Directions for this task ::
Your reply should consist of the entries, copied exactly and stripped of images.

Input records ::
☆ ☆ ☆
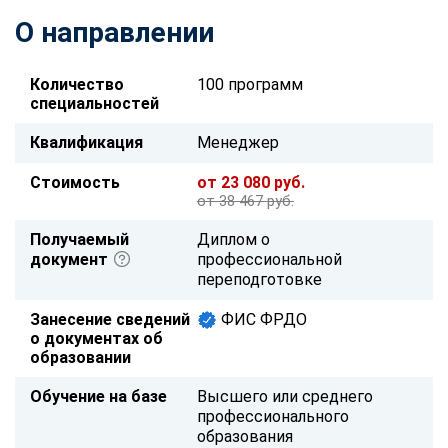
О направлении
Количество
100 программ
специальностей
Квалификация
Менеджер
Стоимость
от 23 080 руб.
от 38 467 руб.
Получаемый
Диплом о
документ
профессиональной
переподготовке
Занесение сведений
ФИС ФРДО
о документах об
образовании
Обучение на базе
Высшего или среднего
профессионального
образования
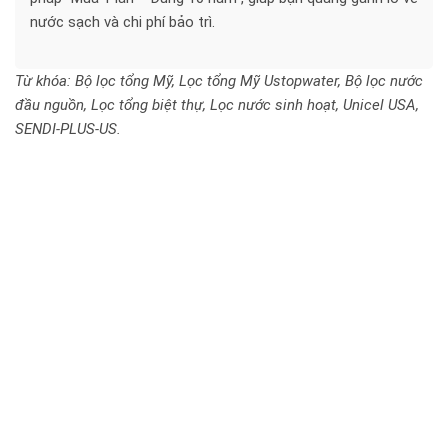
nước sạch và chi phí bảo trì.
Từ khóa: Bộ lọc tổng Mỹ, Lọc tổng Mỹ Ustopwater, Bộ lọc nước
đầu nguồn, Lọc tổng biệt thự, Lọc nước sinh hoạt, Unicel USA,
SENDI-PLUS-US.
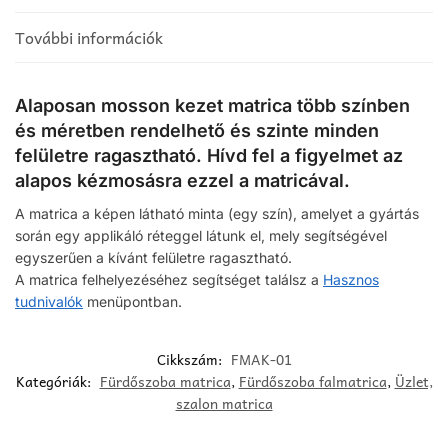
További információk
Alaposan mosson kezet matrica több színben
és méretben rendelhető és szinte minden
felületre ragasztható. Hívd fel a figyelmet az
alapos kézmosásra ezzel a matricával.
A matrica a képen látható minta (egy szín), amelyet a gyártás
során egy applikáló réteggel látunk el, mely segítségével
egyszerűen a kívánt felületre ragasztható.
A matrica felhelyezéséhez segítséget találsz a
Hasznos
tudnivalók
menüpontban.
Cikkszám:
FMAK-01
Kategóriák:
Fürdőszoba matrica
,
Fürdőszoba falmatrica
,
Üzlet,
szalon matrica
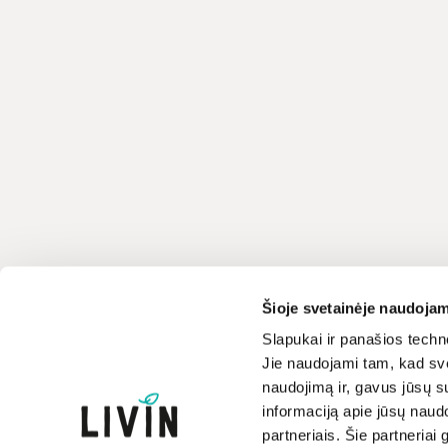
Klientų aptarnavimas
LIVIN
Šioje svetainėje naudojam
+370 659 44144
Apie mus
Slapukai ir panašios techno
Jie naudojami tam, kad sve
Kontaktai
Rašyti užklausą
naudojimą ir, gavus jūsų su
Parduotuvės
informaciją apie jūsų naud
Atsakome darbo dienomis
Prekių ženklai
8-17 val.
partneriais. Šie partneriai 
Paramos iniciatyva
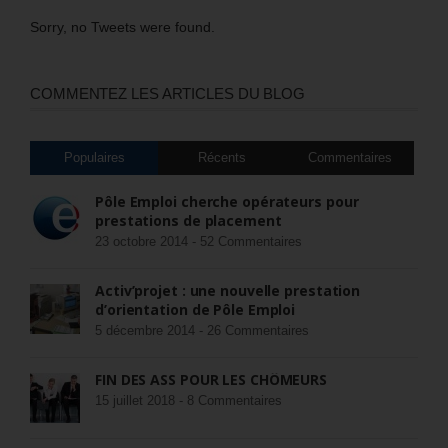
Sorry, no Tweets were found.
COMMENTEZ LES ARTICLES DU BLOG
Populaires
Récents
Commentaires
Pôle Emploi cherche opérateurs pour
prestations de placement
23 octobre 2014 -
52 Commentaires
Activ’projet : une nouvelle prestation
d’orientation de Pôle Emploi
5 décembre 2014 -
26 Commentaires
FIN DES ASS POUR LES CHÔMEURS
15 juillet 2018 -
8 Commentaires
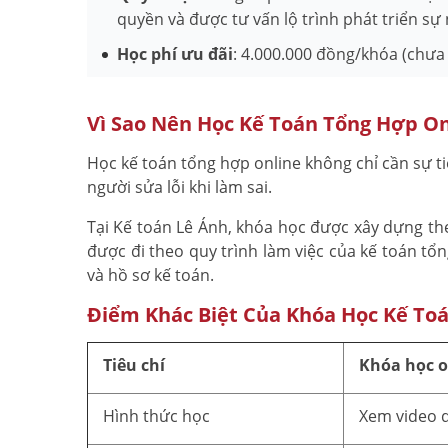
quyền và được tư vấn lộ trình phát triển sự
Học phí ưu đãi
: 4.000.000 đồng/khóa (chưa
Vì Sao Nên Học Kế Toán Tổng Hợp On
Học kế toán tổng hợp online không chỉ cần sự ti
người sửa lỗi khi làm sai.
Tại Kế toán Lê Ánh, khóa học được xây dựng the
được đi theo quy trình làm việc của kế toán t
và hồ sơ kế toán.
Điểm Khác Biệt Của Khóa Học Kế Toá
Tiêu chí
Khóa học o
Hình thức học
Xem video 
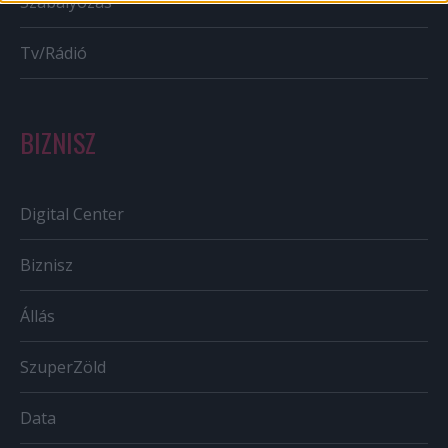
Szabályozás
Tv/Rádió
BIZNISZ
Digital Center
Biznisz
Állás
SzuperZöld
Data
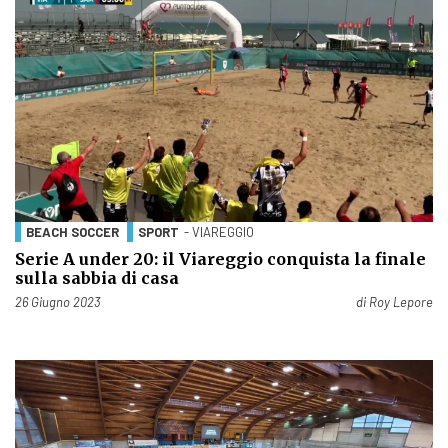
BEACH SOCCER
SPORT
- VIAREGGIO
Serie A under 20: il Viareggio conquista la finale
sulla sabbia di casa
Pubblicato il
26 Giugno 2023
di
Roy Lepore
☆ ☆ ☆
Your solution ::
О направлении
Количество
100 программ
специальностей
Квалификация
Менеджер
Стоимость
от 23 080 руб.
от 38 467 руб.
Получаемый
Диплом о
документ
профессиональной
переподготовке
Занесение сведений
ФИС ФРДО
о документах об
образовании
Обучение на базе
Высшего или среднего
профессионального
образования
nước sạch và chi phí bảo trì.
Từ khóa: Bộ lọc tổng Mỹ, Lọc tổng Mỹ Ustopwater, Bộ lọc nước
đầu nguồn, Lọc tổng biệt thự, Lọc nước sinh hoạt, Unicel USA,
SENDI-PLUS-US.
További információk
Alaposan mosson kezet matrica több színben
és méretben rendelhető és szinte minden
felületre ragasztható. Hívd fel a figyelmet az
alapos kézmosásra ezzel a matricával.
A matrica a képen látható minta (egy szín), amelyet a gyártás
során egy applikáló réteggel látunk el, mely segítségével
egyszerűen a kívánt felületre ragasztható.
A matrica felhelyezéséhez segítséget találsz a
Hasznos
tudnivalók
menüpontban.
Cikkszám:
FMAK-01
Kategóriák:
Fürdőszoba matrica
,
Fürdőszoba falmatrica
,
Üzlet,
szalon matrica
Klientų aptarnavimas
LIVIN
Šioje svetainėje naudojam
+370 659 44144
Apie mus
Slapukai ir panašios techno
Jie naudojami tam, kad sve
Kontaktai
Rašyti užklausą
naudojimą ir, gavus jūsų su
Parduotuvės
informaciją apie jūsų naud
Atsakome darbo dienomis
Prekių ženklai
8-17 val.
partneriais. Šie partneriai 
Paramos iniciatyva
Sorry, no Tweets were found.
COMMENTEZ LES ARTICLES DU BLOG
Populaires
Récents
Commentaires
Pôle Emploi cherche opérateurs pour
prestations de placement
23 octobre 2014 -
52 Commentaires
Activ’projet : une nouvelle prestation
d’orientation de Pôle Emploi
5 décembre 2014 -
26 Commentaires
FIN DES ASS POUR LES CHÔMEURS
15 juillet 2018 -
8 Commentaires
quyền và được tư vấn lộ trình phát triển sự
Học phí ưu đãi
: 4.000.000 đồng/khóa (chưa
Vì Sao Nên Học Kế Toán Tổng Hợp On
Học kế toán tổng hợp online không chỉ cần sự ti
người sửa lỗi khi làm sai.
Tại Kế toán Lê Ánh, khóa học được xây dựng the
được đi theo quy trình làm việc của kế toán t
và hồ sơ kế toán.
Điểm Khác Biệt Của Khóa Học Kế Toá
Tiêu chí
Khóa học o
Hình thức học
Xem video 
Szabályozás
Tv/Rádió
BIZNISZ
Digital Center
Biznisz
Állás
SzuperZöld
Data
BEACH SOCCER
SPORT
- VIAREGGIO
Serie A under 20: il Viareggio conquista la finale
sulla sabbia di casa
Pubblicato il
26 Giugno 2023
di
Roy Lepore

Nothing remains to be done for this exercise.